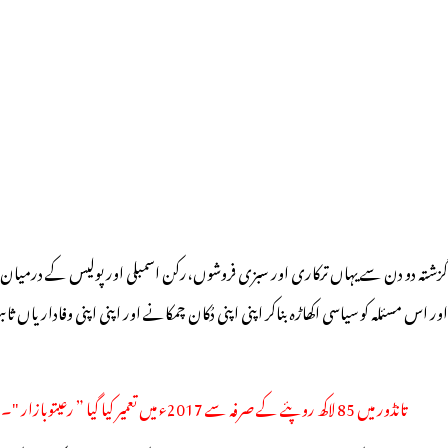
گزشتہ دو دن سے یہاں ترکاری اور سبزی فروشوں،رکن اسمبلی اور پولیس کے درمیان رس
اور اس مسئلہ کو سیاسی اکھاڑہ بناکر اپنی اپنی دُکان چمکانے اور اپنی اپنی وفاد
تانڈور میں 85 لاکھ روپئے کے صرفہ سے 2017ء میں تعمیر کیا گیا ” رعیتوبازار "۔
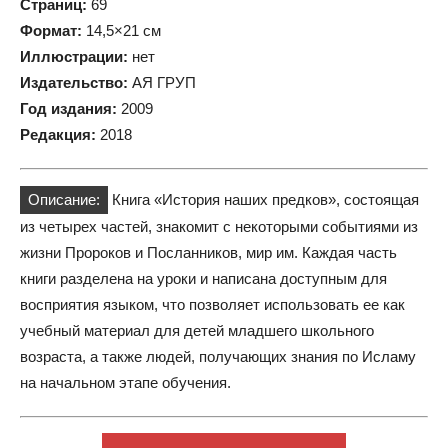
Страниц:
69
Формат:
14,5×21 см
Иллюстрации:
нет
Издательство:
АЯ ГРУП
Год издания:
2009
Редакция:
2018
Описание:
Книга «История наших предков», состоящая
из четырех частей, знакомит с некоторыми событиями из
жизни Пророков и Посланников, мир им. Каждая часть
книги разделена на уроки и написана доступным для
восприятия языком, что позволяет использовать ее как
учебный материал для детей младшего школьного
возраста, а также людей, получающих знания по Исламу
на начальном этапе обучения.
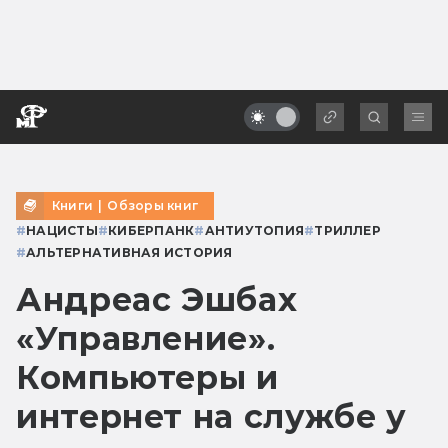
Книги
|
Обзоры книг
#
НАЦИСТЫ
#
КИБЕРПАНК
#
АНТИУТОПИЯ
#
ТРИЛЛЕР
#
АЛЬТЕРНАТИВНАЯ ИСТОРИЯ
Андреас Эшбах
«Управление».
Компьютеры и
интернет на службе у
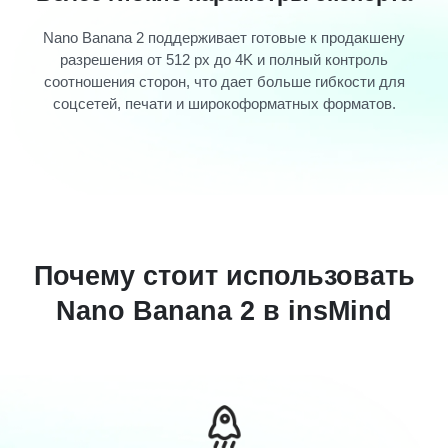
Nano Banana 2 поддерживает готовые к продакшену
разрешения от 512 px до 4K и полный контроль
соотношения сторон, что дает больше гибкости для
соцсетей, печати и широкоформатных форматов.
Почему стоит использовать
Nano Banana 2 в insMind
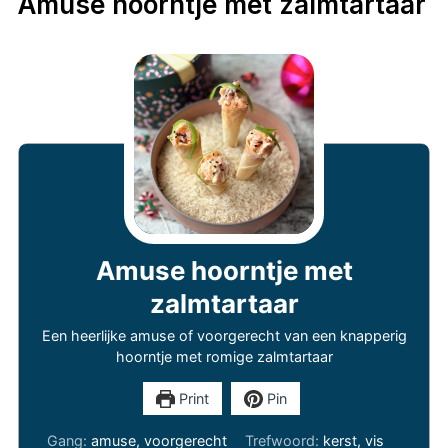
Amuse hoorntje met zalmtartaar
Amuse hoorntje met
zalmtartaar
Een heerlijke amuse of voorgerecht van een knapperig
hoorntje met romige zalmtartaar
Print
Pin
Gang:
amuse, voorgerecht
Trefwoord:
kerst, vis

**********

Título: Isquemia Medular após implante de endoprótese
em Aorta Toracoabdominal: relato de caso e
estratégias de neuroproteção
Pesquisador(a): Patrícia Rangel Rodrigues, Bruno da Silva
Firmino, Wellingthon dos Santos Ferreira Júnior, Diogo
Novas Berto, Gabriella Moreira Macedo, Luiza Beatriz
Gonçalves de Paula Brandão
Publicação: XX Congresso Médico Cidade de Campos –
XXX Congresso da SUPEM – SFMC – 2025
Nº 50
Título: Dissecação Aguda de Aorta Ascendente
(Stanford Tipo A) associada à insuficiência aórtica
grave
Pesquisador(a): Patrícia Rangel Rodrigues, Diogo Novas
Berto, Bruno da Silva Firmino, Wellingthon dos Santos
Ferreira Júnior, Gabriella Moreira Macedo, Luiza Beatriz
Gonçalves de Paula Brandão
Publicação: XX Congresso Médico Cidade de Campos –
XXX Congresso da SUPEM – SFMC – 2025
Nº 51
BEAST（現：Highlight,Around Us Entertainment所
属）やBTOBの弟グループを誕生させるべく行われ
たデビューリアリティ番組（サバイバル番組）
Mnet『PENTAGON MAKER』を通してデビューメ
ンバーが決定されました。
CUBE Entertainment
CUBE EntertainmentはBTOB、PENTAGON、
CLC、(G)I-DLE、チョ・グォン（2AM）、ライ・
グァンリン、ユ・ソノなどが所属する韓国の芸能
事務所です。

**********

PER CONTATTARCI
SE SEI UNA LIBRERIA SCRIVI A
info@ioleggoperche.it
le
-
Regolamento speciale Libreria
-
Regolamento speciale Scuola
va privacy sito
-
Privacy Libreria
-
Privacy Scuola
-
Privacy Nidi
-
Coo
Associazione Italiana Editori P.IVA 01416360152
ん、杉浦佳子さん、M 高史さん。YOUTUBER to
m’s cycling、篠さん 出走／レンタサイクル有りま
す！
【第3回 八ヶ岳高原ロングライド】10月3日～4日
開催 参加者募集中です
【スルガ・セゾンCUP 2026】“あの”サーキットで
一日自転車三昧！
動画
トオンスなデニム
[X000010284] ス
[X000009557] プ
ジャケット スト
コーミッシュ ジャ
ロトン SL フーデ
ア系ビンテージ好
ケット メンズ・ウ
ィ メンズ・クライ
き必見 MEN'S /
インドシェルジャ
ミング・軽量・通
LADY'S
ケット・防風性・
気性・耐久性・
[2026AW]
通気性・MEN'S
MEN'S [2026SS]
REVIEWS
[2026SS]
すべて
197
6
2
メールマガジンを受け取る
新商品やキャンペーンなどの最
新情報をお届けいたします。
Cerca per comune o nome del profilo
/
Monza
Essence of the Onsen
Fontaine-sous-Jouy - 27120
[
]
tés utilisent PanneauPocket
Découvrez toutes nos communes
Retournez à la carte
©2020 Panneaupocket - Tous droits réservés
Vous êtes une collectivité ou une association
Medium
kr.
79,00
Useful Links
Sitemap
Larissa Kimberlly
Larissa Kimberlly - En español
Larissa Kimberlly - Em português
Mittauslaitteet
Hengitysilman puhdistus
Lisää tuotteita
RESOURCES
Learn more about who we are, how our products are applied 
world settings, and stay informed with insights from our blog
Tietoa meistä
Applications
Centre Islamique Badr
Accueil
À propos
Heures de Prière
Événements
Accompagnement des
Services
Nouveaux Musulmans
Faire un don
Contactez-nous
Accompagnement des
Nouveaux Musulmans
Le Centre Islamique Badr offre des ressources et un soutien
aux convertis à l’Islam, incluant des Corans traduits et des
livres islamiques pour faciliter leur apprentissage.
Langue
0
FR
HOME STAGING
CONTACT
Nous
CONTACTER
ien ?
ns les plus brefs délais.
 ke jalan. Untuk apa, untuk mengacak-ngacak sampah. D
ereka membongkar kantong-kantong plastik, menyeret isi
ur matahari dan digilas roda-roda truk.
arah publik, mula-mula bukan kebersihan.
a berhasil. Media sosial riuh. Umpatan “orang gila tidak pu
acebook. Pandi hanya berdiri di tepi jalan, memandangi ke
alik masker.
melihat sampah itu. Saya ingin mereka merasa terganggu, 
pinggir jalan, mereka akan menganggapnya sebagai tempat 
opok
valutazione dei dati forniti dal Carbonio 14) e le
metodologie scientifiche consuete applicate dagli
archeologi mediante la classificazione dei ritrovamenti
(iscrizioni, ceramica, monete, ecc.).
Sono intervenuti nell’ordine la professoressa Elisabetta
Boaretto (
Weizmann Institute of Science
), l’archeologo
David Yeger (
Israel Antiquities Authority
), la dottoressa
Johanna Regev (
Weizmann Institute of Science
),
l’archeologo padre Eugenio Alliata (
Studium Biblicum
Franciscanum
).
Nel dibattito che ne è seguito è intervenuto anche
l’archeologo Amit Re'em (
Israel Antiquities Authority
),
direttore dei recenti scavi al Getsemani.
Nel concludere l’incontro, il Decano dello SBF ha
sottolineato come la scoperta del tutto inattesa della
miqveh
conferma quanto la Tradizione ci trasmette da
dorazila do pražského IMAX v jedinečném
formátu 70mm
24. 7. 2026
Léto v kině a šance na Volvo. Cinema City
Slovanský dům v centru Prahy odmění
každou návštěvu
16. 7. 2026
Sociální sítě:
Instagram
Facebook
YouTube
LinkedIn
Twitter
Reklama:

**********

TASK GOAL
Return every line of the listing above where "Centre" appears.

WRITTEN REPLY
Centre Islamique Badr
Le Centre Islamique Badr offre des ressources et un soutien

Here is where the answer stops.